SCOTT SIMON, HOST: Americans have been going to their local pharmacy for more than just prescriptions during the pandemic. They've been going there for masks, COVID-19 tests and vaccines. But even with that increased business, retail pharmacies, big and small, are closing their doors. Oregon Public Broadcasting's April Ehrlich reports that these closures are straining small towns where options were already limited.
APRIL EHRLICH, BYLINE: Lisa Raffety has rheumatoid arthritis and needs to take an anti-inflammatory medicine every day. If she can't get it on time, the consequences are severe.
LISA RAFFETY: I'll go two to three days at the most, and then I'm pretty much - I can't walk.
EHRLICH: She lives in Baker City, a small town in eastern Oregon that had one of its four pharmacies closed last year. Fifty-five-year-old Raffety says, since then, lines at the remaining pharmacies started going out the door.
RAFFETY: And it hurts to stand for any length of time, to be on my feet. It's a hard, cement floor.

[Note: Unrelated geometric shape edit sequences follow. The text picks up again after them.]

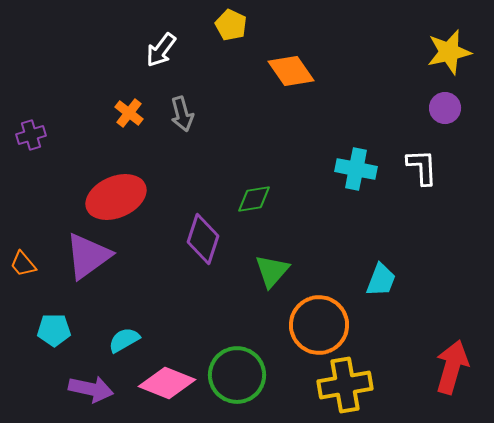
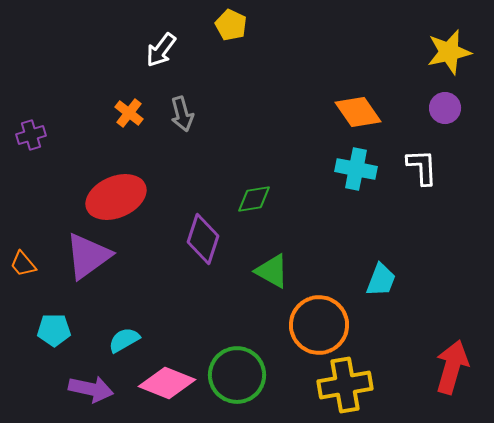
orange diamond: moved 67 px right, 41 px down
green triangle: rotated 42 degrees counterclockwise
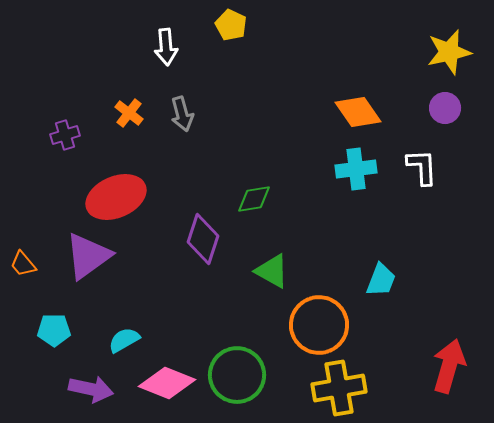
white arrow: moved 5 px right, 3 px up; rotated 42 degrees counterclockwise
purple cross: moved 34 px right
cyan cross: rotated 18 degrees counterclockwise
red arrow: moved 3 px left, 1 px up
yellow cross: moved 6 px left, 3 px down
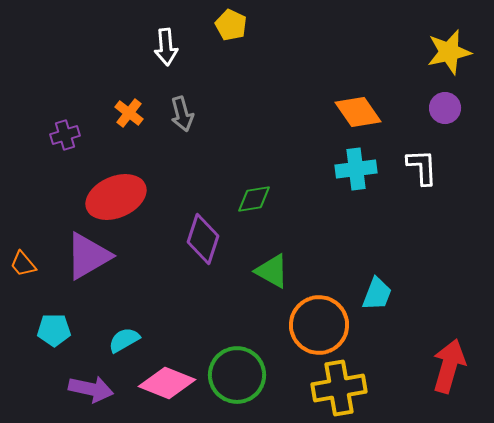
purple triangle: rotated 6 degrees clockwise
cyan trapezoid: moved 4 px left, 14 px down
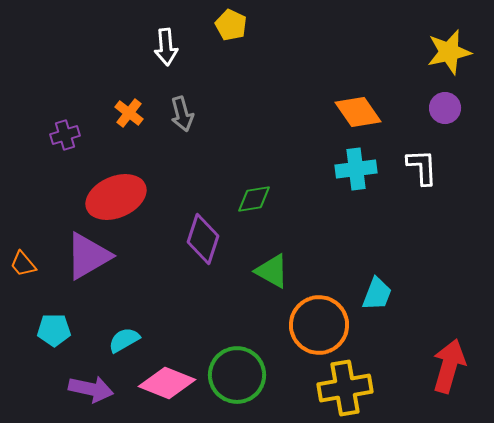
yellow cross: moved 6 px right
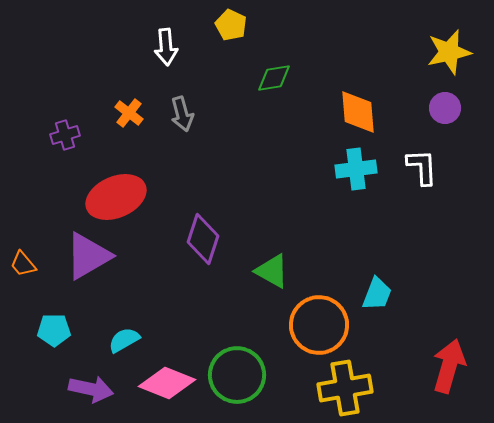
orange diamond: rotated 30 degrees clockwise
green diamond: moved 20 px right, 121 px up
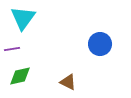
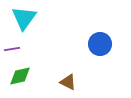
cyan triangle: moved 1 px right
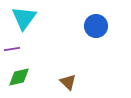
blue circle: moved 4 px left, 18 px up
green diamond: moved 1 px left, 1 px down
brown triangle: rotated 18 degrees clockwise
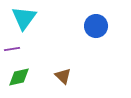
brown triangle: moved 5 px left, 6 px up
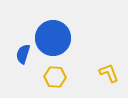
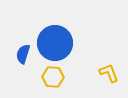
blue circle: moved 2 px right, 5 px down
yellow hexagon: moved 2 px left
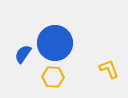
blue semicircle: rotated 18 degrees clockwise
yellow L-shape: moved 4 px up
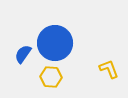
yellow hexagon: moved 2 px left
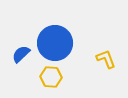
blue semicircle: moved 2 px left; rotated 12 degrees clockwise
yellow L-shape: moved 3 px left, 10 px up
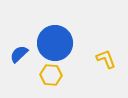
blue semicircle: moved 2 px left
yellow hexagon: moved 2 px up
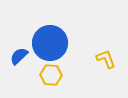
blue circle: moved 5 px left
blue semicircle: moved 2 px down
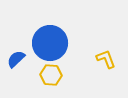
blue semicircle: moved 3 px left, 3 px down
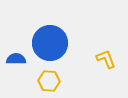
blue semicircle: rotated 42 degrees clockwise
yellow hexagon: moved 2 px left, 6 px down
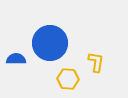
yellow L-shape: moved 10 px left, 3 px down; rotated 30 degrees clockwise
yellow hexagon: moved 19 px right, 2 px up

EHRLICH: Raffety says some people bring their dinners and eat them in line. Store clerks have to bring out wheelchairs for people who can't stand that long. Last year, the Pacific Northwest retailer Bi-Mart announced it was getting out of the pharmacy business, closing nearly 60 pharmacy counters in three states. Many of them were in rural areas.
* * *
Bi-Mart's spokesman Don Leber says there are several factors that went into the decision to close its pharmacies.
DON LEBER: We were really forced to make a decision we never wanted to make.
EHRLICH: He says one big issue is affecting pharmacies across the country - increasing fees, specifically from the middlemen that bridge pharmacies and insurance companies, called pharmaceutical benefit managers, or PBMs. Oregon Senator Ron Wyden has had his eye on these companies recently, which he says are charging excessive fees that are pushing smaller pharmacies out of business.
RON WYDEN: For rural communities in Oregon, this is a five-alarm emergency.
EHRLICH: Basically, when someone gets a prescription through an insurance or Medicare plan, the PBM is supposed to reimburse the pharmacy for the drug cost and some overhead. But in recent years, PBMs started decreasing the amount they reimburse when pharmacies don't meet certain sales markers. Wyden has called on Congress to increase its oversight of pharmaceutical benefit managers. And some states like New York have started regulating PBMs at the state level.